UN PRESIDENT AUX ABONNES ABSENTS
24 avril 2013
Le Parlement a adopté définitivement, avec le droit au mariage pour les couples homosexuels, l’une de ces réformes qui, à l’instar de la légalisation de l’interruption volontaire de grossesse en 1974 ou de l’abolition de la peine de mort en 1981, changent la nature d’une société.
Ce débat politique majeur qui traverse les consciences, se sera déroulé en l’absence de celui qui l’a voulu. Il a fracturé la collectivité nationale sans qu’à aucun moment, sauf par deux ou trois phrases sibyllines au cours d’une interview fleuve, le chef de l’Etat n’ait cherché à expliquer aux Français les raisons de son engagement en faveur de l’union des personnes de même sexe. On aurait aimé l’entendre détailler les subtilités opaques d’une conviction qui le rend favorable au mariage des homosexuels, mais réservé sur leur droit à la procréation médicale assistée et franchement hostile à leur accorder la gestation pour autrui. On aurait aimé aussi l’entendre parler de ce sujet en conscience, autrement que pour évoquer, avant de se rétracter, la liberté des maires à ne pas célébrer ces mariages.
La France en crise ne comprend pas qu’un président élu sur la promesse de redresser le pays fasse du mariage la première grande affaire de son quinquennat. Pour tous, sauf pour lui-même, est-on tenté d’ajouter. Ses efforts de pédagogie, le chef de l’Etat les a réservés, jusqu’ici, à défendre ses choix économiques et ses mesures fiscales, dans l’espoir que les Français voient, derrière eux, une stratégie. Il a sous-estimé l’impact d’une réforme sociétale qu’il pensait faire passer comme une lettre à la poste et en négligeant autant qu’il le fait son accompagnement, il prend le risque de faire de l’exercice du pouvoir une pure tactique politique.
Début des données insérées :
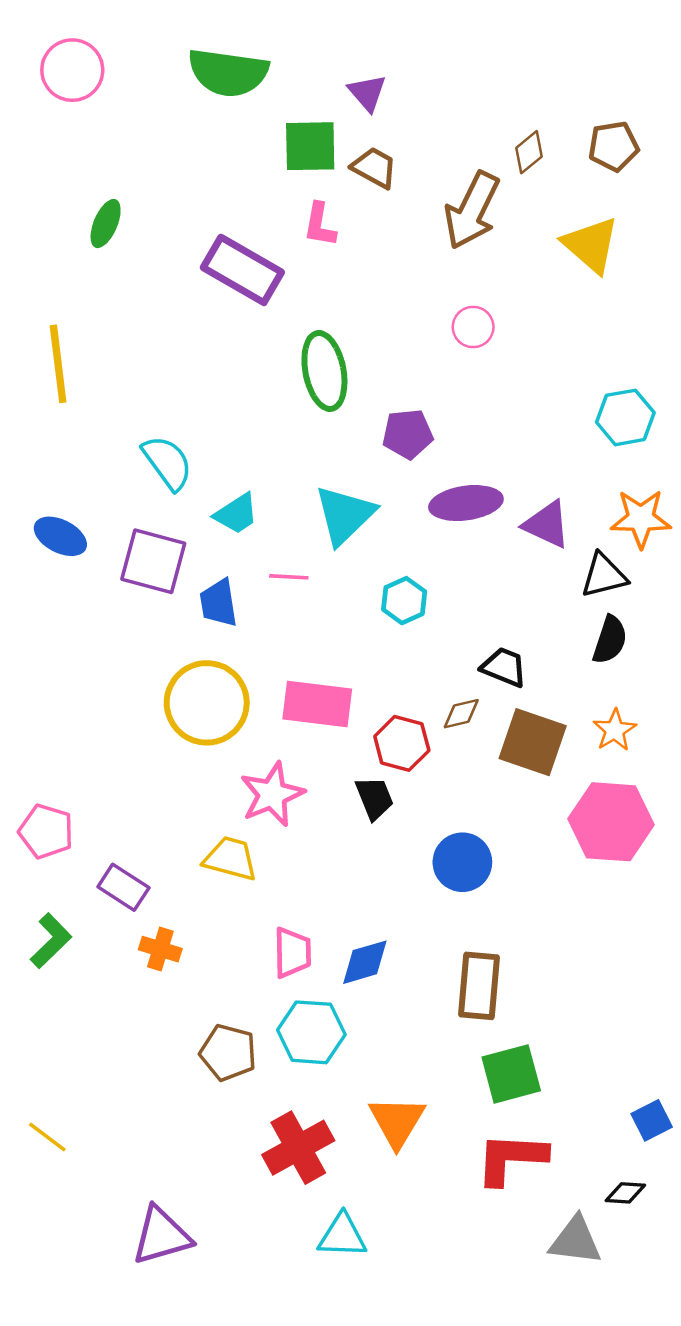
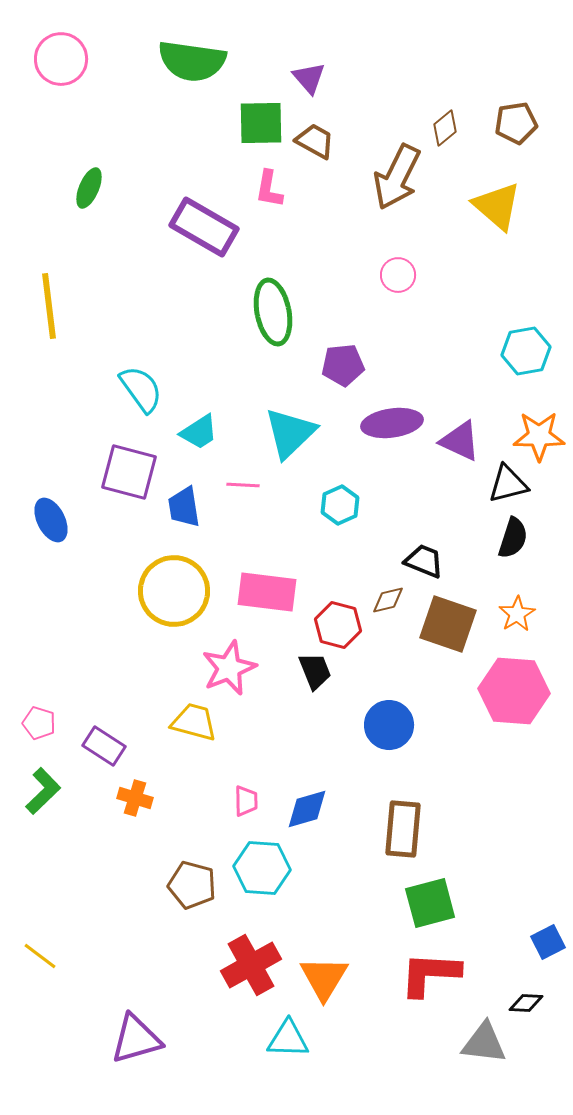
blue ellipse: (60, 536) -> (51, 520), moved, turned 36
pink pentagon: (46, 831) -> (39, 723), moved, size x0.7
pink trapezoid: (292, 953) -> (246, 801), size x0.7
orange triangle: (397, 1122) -> (324, 978), moved

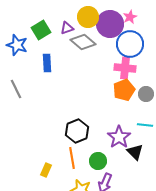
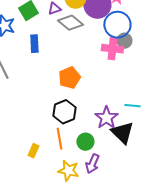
orange pentagon: (124, 90) -> (69, 78), moved
gray circle: (146, 94) -> (124, 41), moved
black triangle: (135, 152) -> (122, 133), size x1.4

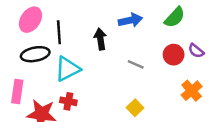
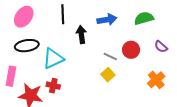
green semicircle: (175, 17) -> (144, 18), turned -150
black line: (59, 32) -> (63, 14), moved
red circle: (174, 55) -> (131, 50), moved
yellow square: (135, 108) -> (108, 75), moved

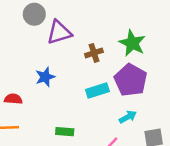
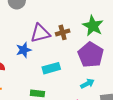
purple triangle: (59, 32) -> (40, 33), moved
cyan rectangle: (97, 90) -> (51, 68), moved

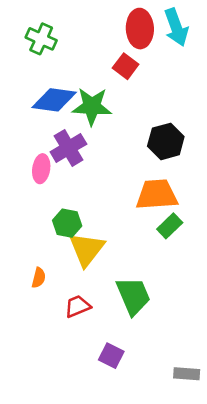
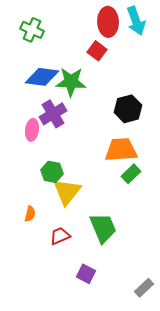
gray rectangle: (187, 374) -> (144, 288), turned -48

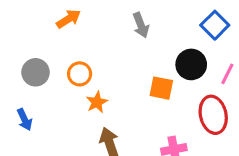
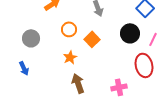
orange circle: (80, 74) -> (69, 29), moved
orange square: (161, 88) -> (92, 39), moved, turned 35

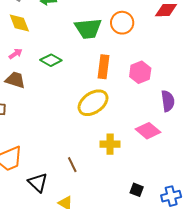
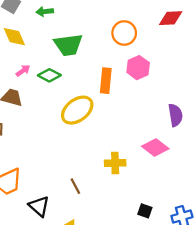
green trapezoid: (88, 29) -> (68, 45), moved
pink arrow: (15, 54) -> (23, 71), moved
pink hexagon: (140, 72) -> (138, 68), moved
yellow ellipse: (93, 103) -> (77, 110), moved

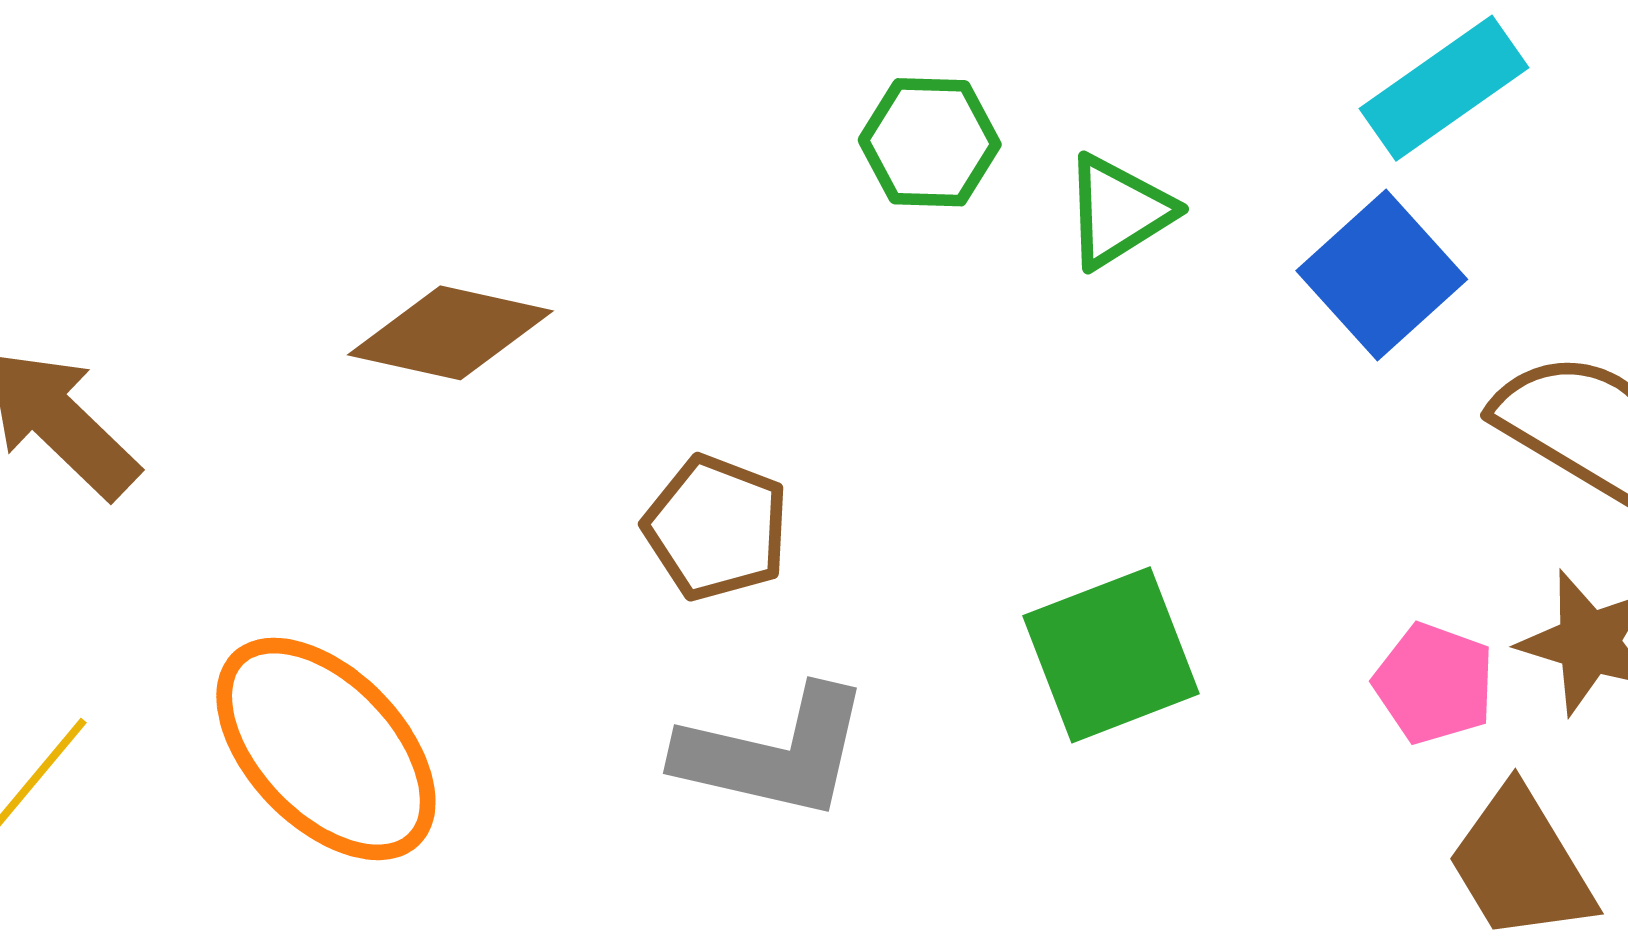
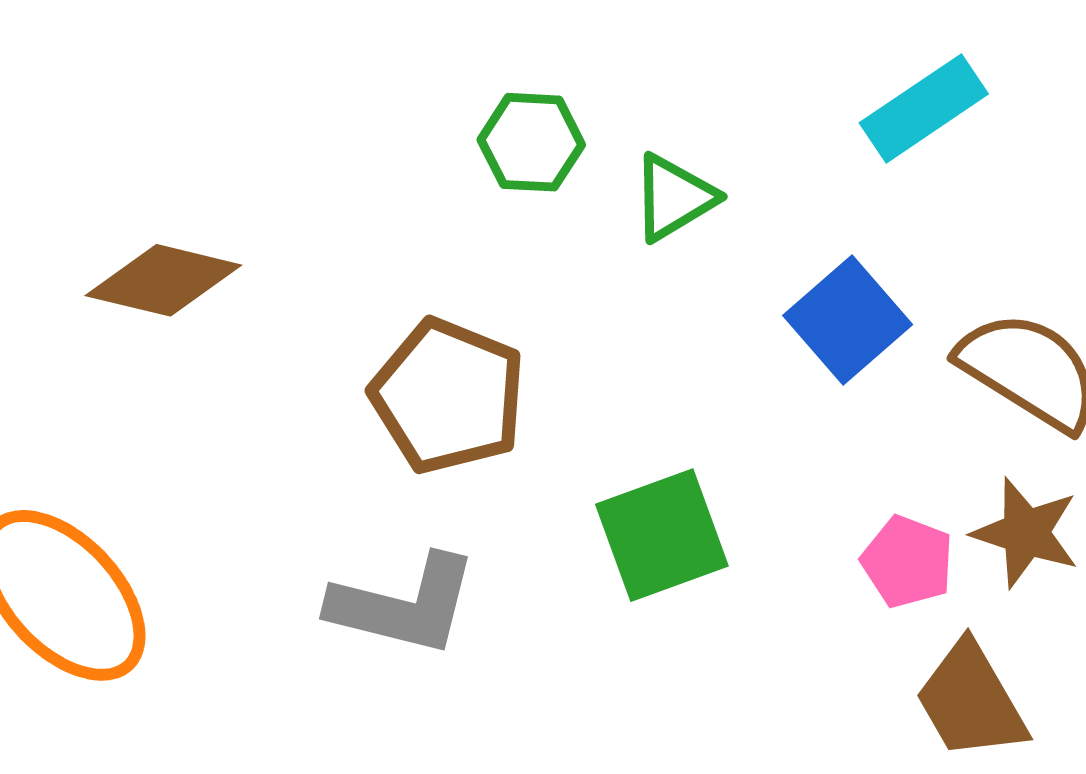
blue square: (1382, 275) -> (848, 320), moved
brown pentagon: (716, 528) -> (448, 396), moved, size x1.4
Comme s’il suffisait, pour qu’une réforme soit acceptée par la société, qu’elle soit adoptée par le Parlement… Dans sa démarche, il a oublié le peuple. Comment s’étonner alors que celui-ci réagisse avec excès ?
Lors de la campagne présidentielle, le « mariage pour tous » avait été présenté comme un paisible symbole de la modernité culturelle. Il a, en réalité, rouvert la très ancienne fracture politique qui divise la France au moins depuis la loi sur la laïcité de 1905. Plus grave encore, il a réveillé les pires sentiments homophobes. Le mieux que l’on puisse espérer désormais eserait que l’actualité passe à autre chose, ce qui n’est pas avéré pour une réforme qui était au départ largement approuvée dans les sondages et qui ne l’est plus. La mobilisation qu'elle a suscitée ne retombera pas de sitôt.
Comment ce fin politique et habile manœuvrier a-t-il pu laisser enfler la vague protestataire sans tenter de la faire retomber ? Manque de conviction, peu de goût pour le sujet ? Les deux probablement, mais ce n’est pas suffisant face à la raison politique, et particulièrement au moment où il est au plus bas dans l’opinion publique, son silence contribuant d’ailleurs à accentuer un plongeon qui trouve son explication dans l’échec de la politique économique.
A moins que… Il y ait une autre explication. Le Monde du 5 avril a levé un coin du voile. Le lobby puissant qui œuvrait dans l’ombre pour le mariage des homosexuels avait trouvé, outre Pierre Bergé, un puissant allié pour influencer le président. Il s’agit de Jean-Jacques Augier, de la fameuse promotion Voltaire de l’ENA. Militant du mariage pour tous, pacsé avec son compagnon chinois, Xi Shu, patron de la revue Têtu, achetée à Pierre Bergé, éditeur, homme d’affaire et ancien patron de G7, c’est lui que François Hollande a choisi avec son ami Bernard Cottin, pour s’occuper du financement de sa campagne. Peut-on refuser quelque chose à quelqu’un qui vous trouve en quelques semaines 500 000 € pour votre campagne électorale ?
Ce qui pourrait expliquer à la fois le silence et la détermination à aller jusqu’au bout.